CIDADES SEM NOME
Fernanda Câncio

Qualquer coisa de abandono nas ruas, nos montes de terra esquecidos, nas obras de há muitos ou poucos anos, nas quintas que fazem fronteira à espera de loteamento, na paragem de autocarro onde alguém se resigna há quarenta minutos, no ar quieto, dormente. Qualquer coisa de melancólico nos comércios, na boutique das novidades, no minimercado que vende de tudo, no infantário de janelas mickey. Qualquer coisa de desespero na distância daqui para fora. Qualquer coisa de nada na estrada que aqui passa a três ou quatro setas de uma cril ou uma crel, a duas ou três paragens de autocarro de uma estação de comboios, a uma ou duas horas dos empregos, dos escritórios, das escolas, das fábricas, dos cinemas, dos bares, das lojas, dos museus, dos hipermercados. Do mundo?
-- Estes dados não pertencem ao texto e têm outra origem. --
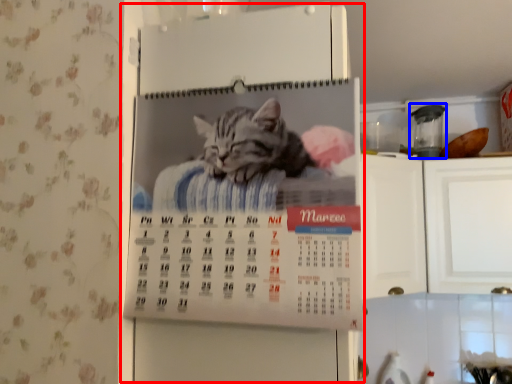 Question: Which object appears farthest to the camera in this image, appliance (highlighted by a red box) or appliance (highlighted by a blue box)?

Choices:
 (A) appliance
 (B) appliance

Answer: (B)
(...) Esses espaços que só se definem na sua distância a um qualquer centro existirão mesmo? E que centro será esse? Por fim, ou por princípio, como identificar o que não tem identidade, aquilo que faz identidade de não a ter?
(...)
Talvez sejamos todos suburbanos. Mas uns, como no ditado orweliano, são mais que os outros.